E.U. order complicates multinational personal data sharing for thousands of firmsReprints
More than 4,000 U.S. multinational companies must seek an alternative legal framework for conveying their workers' personal data from European Union countries to the United States without risking regulatory scrutiny, as a result of an E.U. court order that invalidated the current safe harbor.
A ruling earlier this month by the Luxembourg-based Court of Justices held that a safe harbor to the transfer is now invalid.
Under the European Commission Directive on Data Protection that went into effect in October, 1998, the transfer of data to non-European Union countries that did not meet the E.U.'s adequacy standard for privacy protection was prohibited.
Although U.S. law does not meet that standard, in 2000 the U.S. Department of Commerce, in consultation with the European Commission, developed a U.S.-E.U. Safe Harbor program that protected firms that successfully applied to the program from E.U. regulatory scrutiny. That safe harbor was declared invalid by the Court of Justice in its ruling.
The case ruled upon by the E.U. court was filed by Maximilian Schrems, an Austrian citizen who has been a Facebook user since 2008. He lodged a complaint with the Irish supervisory authority, the Data Protection Commissioner, that claimed that, in light of the revelations made in 2013 by Edward Snowden concerning the United States intelligence service's activities, United States law did not offer sufficient protection against surveillance by the public authorities of the data transferred to that country.
The commission rejected the complaint, and the case then went to the High Court of Ireland, which passed the case onto the E.U. Court of Justice.
The E.U. Court of Justice held in its Oct. 6 ruling that personal data sent to countries outside the European Union must ensure “a level of protection of fundamental rights essentially equivalent to that guaranteed in the EU legal order,” and the safe harbor did not meet that standard.
More than 4,000 firms — and some attorneys estimate a total of 4,500 — are affected by the ruling. Companies that took advantage of the safe harbor “now need to examine the alternatives for a lawful basis for transferring personal data from the European Union to the United States,” said Philip L. Gordon, a shareholder at law firm Littler Mendelson P.C. in Denver.
Mr. Gordon said, “I don't anticipate that the data protection authorities are going to immediately start cracking down on companies that had relied on the safe harbor for purposes of cross border data transfers.
“The reality is this is a complicated process in figuring out an appropriate transition away from the safe harbor after the European Union's decision, and I think most data protection authorities are going to recognize that” and permit some period of time to develop an alternative, Mr. Gordon said.
“But there'll also come a point where data protector regulators may lose their patience and start questioning” companies that have not replaced the safe harbor, he said.

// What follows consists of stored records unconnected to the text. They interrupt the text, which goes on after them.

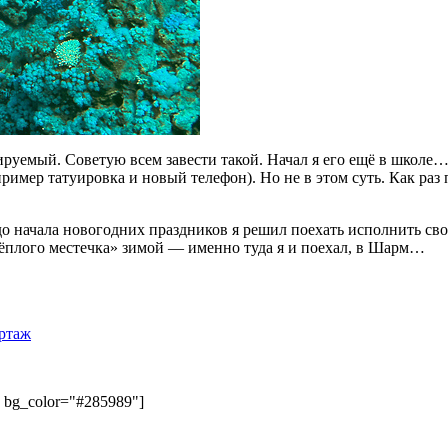
уемый. Советую всем завести такой. Начал я его ещё в школе…и 
ример татуировка и новый телефон). Но не в этом суть. Как раз
до начала новогодних праздников я решил поехать исполнить сво
тёплого местечка» зимой — именно туда я и поехал, в Шарм…
ртаж
" bg_color="#285989"]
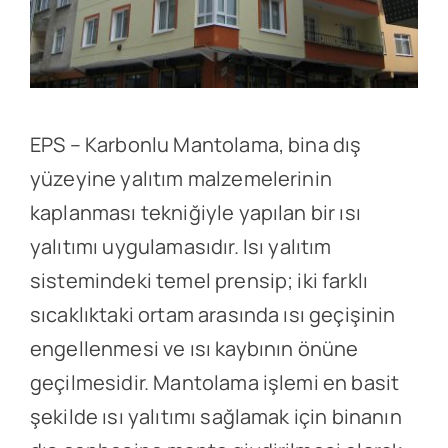
EPS – Karbonlu Mantolama, bina dış
yüzeyine yalıtım malzemelerinin
kaplanması tekniğiyle yapılan bir ısı
yalıtımı uygulamasıdır. Isı yalıtım
sistemindeki temel prensip; iki farklı
sıcaklıktaki ortam arasında ısı geçişinin
engellenmesi ve ısı kaybının önüne
geçilmesidir. Mantolama işlemi en basit
şekilde ısı yalıtımı sağlamak için binanın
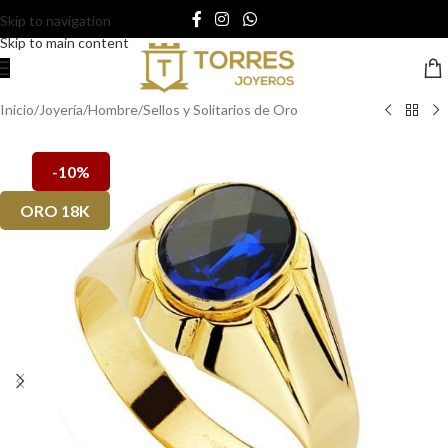
Skip to navigation
Skip to main content
Inicio
/
Joyería
/
Hombre
/
Sellos y Solitarios de Oro
-10%
ORO 18K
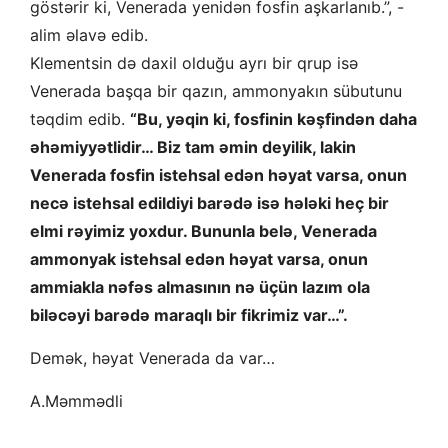
göstərir ki, Venerada yenidən fosfin aşkarlanıb.”, -
alim əlavə edib.
Klementsin də daxil olduğu ayrı bir qrup isə
Venerada başqa bir qazın, ammonyakın sübutunu
təqdim edib.
“Bu, yəqin ki, fosfinin kəşfindən daha
əhəmiyyətlidir… Biz tam əmin deyilik, lakin
Venerada fosfin istehsal edən həyat varsa, onun
necə istehsal edildiyi barədə isə hələki heç bir
elmi rəyimiz yoxdur. Bununla belə, Venerada
ammonyak istehsal edən həyat varsa, onun
ammiakla nəfəs almasının nə üçün lazım ola
biləcəyi barədə maraqlı bir fikrimiz var…”.
Demək, həyat Venerada da var…
A.Məmmədli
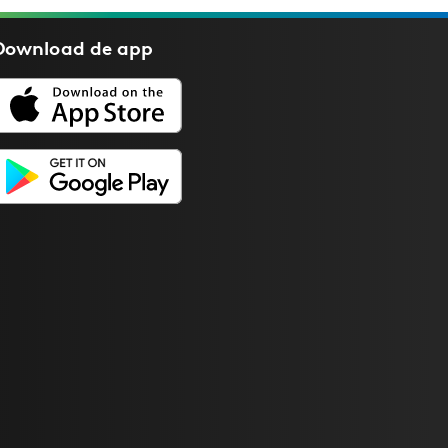
Download de
app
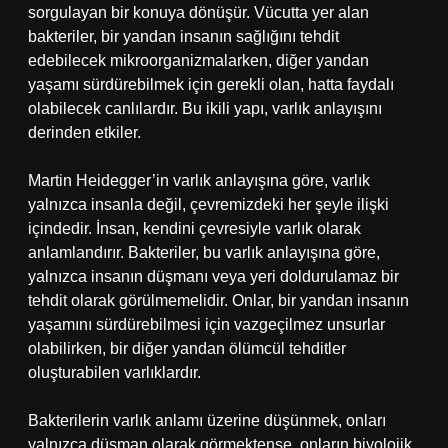
sorgulayan bir konuya dönüşür. Vücutta yer alan
bakteriler, bir yandan insanın sağlığını tehdit
edebilecek mikroorganizmalarken, diğer yandan
yaşamı sürdürebilmek için gerekli olan, hatta faydalı
olabilecek canlılardır. Bu ikili yapı, varlık anlayışını
derinden etkiler.
Martin Heidegger’in varlık anlayışına göre, varlık
yalnızca insanla değil, çevremizdeki her şeyle ilişki
içindedir. İnsan, kendini çevresiyle varlık olarak
anlamlandırır. Bakteriler, bu varlık anlayışına göre,
yalnızca insanın düşmanı veya yeri doldurulamaz bir
tehdit olarak görülmemelidir. Onlar, bir yandan insanın
yaşamını sürdürebilmesi için vazgeçilmez unsurlar
olabilirken, bir diğer yandan ölümcül tehditler
oluşturabilen varlıklardır.
Bakterilerin varlık anlamı üzerine düşünmek, onları
yalnızca düşman olarak görmektense, onların biyolojik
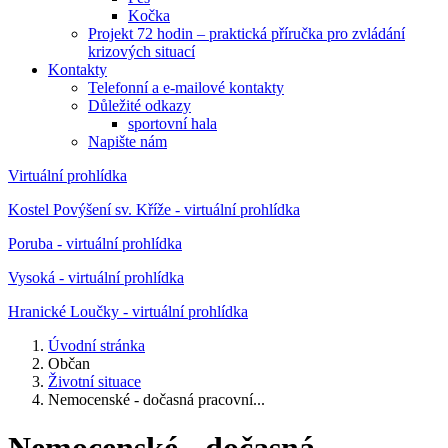
Kočka
Projekt 72 hodin – praktická příručka pro zvládání
krizových situací
Kontakty
Telefonní a e-mailové kontakty
Důležité odkazy
sportovní hala
Napište nám
Virtuální prohlídka
Kostel Povýšení sv. Kříže - virtuální prohlídka
Poruba - virtuální prohlídka
Vysoká - virtuální prohlídka
Hranické Loučky - virtuální prohlídka
Úvodní stránka
Občan
Životní situace
Nemocenské - dočasná pracovní...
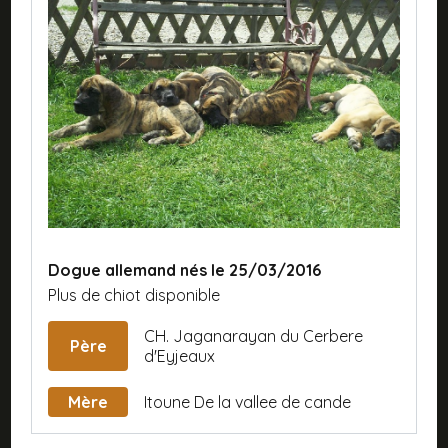
Dogue allemand nés le 25/03/2016
Plus de chiot disponible
CH. Jaganarayan du Cerbere
Père
d'Eyjeaux
Mère
Itoune De la vallee de cande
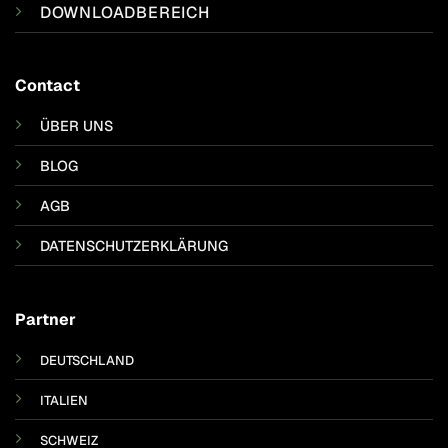
DOWNLOADBEREICH
Contact
ÜBER UNS
BLOG
AGB
DATENSCHUTZERKLÄRUNG
Partner
DEUTSCHLAND
ITALIEN
SCHWEIZ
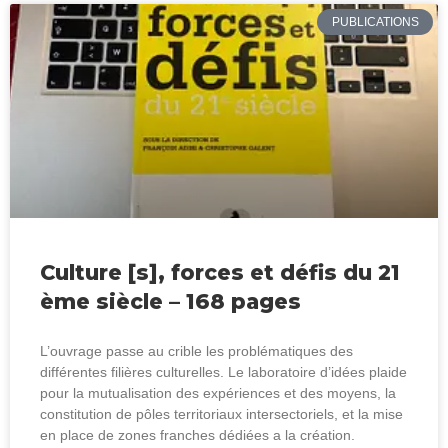
PUBLICATIONS
Culture [s], forces et défis du 21
ème siècle – 168 pages
L’ouvrage passe au crible les problématiques des
différentes filières culturelles. Le laboratoire d’idées plaide
pour la mutualisation des expériences et des moyens, la
constitution de pôles territoriaux intersectoriels, et la mise
en place de zones franches dédiées а la création.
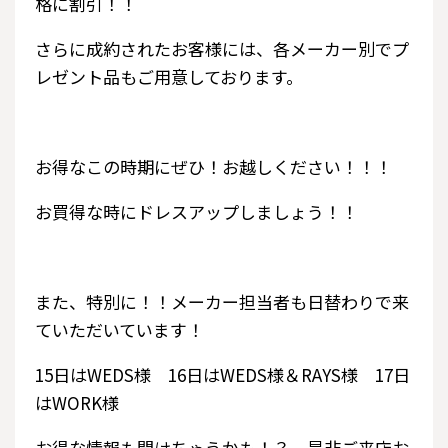
格に割引！！
さらに成約されたお客様には、各メーカー別でプ
レゼント品もご用意しております。
お得なこの時期にぜひ！お越しください！！！
お買得な時にドレスアップしましょう！！
また、特別に！！メーカー担当者も日替わりで来
ていただいています！
15日はWEDS様 16日はWEDS様＆RAYS様 17日
はWORK様
お得な情報も聞けちゃうかも！？ 是非ご来店お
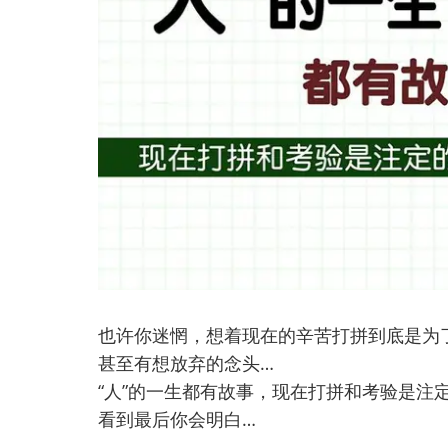
也许你迷惘，想着现在的辛苦打拼到底是为
甚至有想放弃的念头…
“人”的一生都有故事，现在打拼和考验是注
看到最后你会明白…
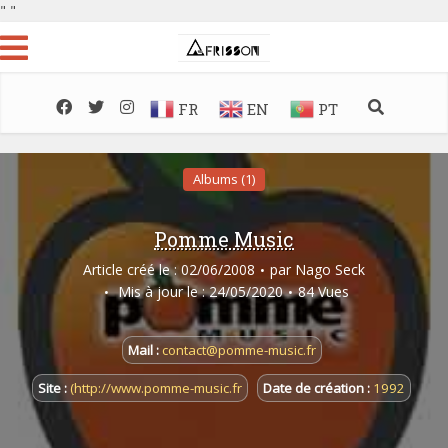
"
"
FR
EN
PT
Albums (1)
Pomme Music
Article créé le : 02/06/2008
par
Nago Seck
Mis à jour le : 24/05/2020
84 Vues
Mail :
contact@pomme-music.fr
Site :
(http://www.pomme-music.fr
Date de création :
1992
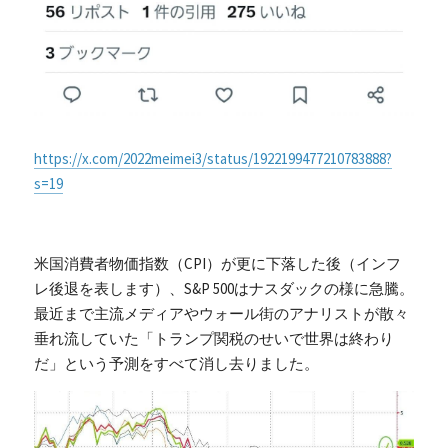
https://x.com/2022meimei3/status/1922199477210783888?
s=19
米国消費者物価指数（CPI）が更に下落した後（インフ
レ後退を表します）、S&P 500はナスダックの様に急騰。
最近まで主流メディアやウォール街のアナリストが散々
垂れ流していた「トランプ関税のせいで世界は終わり
だ」という予測をすべて消し去りました。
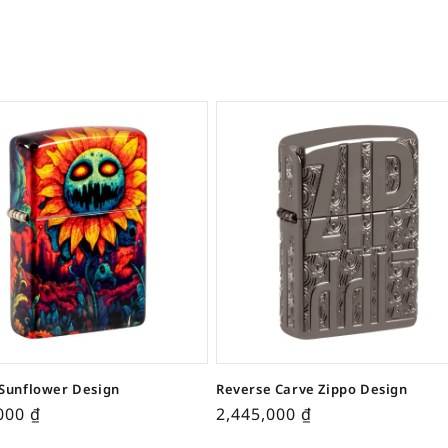
Sunflower Design
Reverse Carve Zippo Design
,000
₫
2,445,000
₫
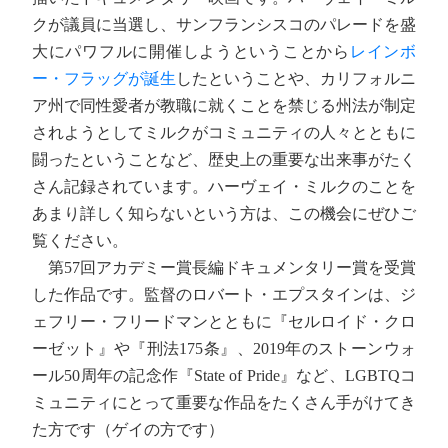
クが議員に当選し、サンフランシスコのパレードを盛
大にパワフルに開催しようということから
レインボ
ー・フラッグが誕生
したということや、カリフォルニ
ア州で同性愛者が教職に就くことを禁じる州法が制定
されようとしてミルクがコミュニティの人々とともに
闘ったということなど、歴史上の重要な出来事がたく
さん記録されています。ハーヴェイ・ミルクのことを
あまり詳しく知らないという方は、この機会にぜひご
覧ください。
第57回アカデミー賞長編ドキュメンタリー賞を受賞
した作品です。監督のロバート・エプスタインは、ジ
ェフリー・フリードマンとともに『セルロイド・クロ
ーゼット』や『刑法175条』、2019年のストーンウォ
ール50周年の記念作『State of Pride』など、LGBTQコ
ミュニティにとって重要な作品をたくさん手がけてき
た方です（ゲイの方です）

Mr. Gordon said one possible alternative is “standard contractual clauses” which are clauses embedded in a data transfer contract between the E.U.-based subsidiary and the U.S. parent company that use preapproved contract language.
Another option is that the U.S. and E.U. regulators have been negotiating more than two years on what some people call “safe harbor 2.0,” which would modify the safe harbor program so that E.U. regulators “are satisfied with the adequacy of the data security,” said Gary A. Kibel, a partner with Davis & Gilbert L.L.P. in New York. “There's certainly now a greater need for the negotiations to finish,” he said.
Meanwhile, “if you're relying solely on safe harbor, then you need to re-examine your cross border data transfer processes and discuss with counsel how to insure you're compliant with the law,” Mr. Kibel said. “Ignoring it is not a good idea.”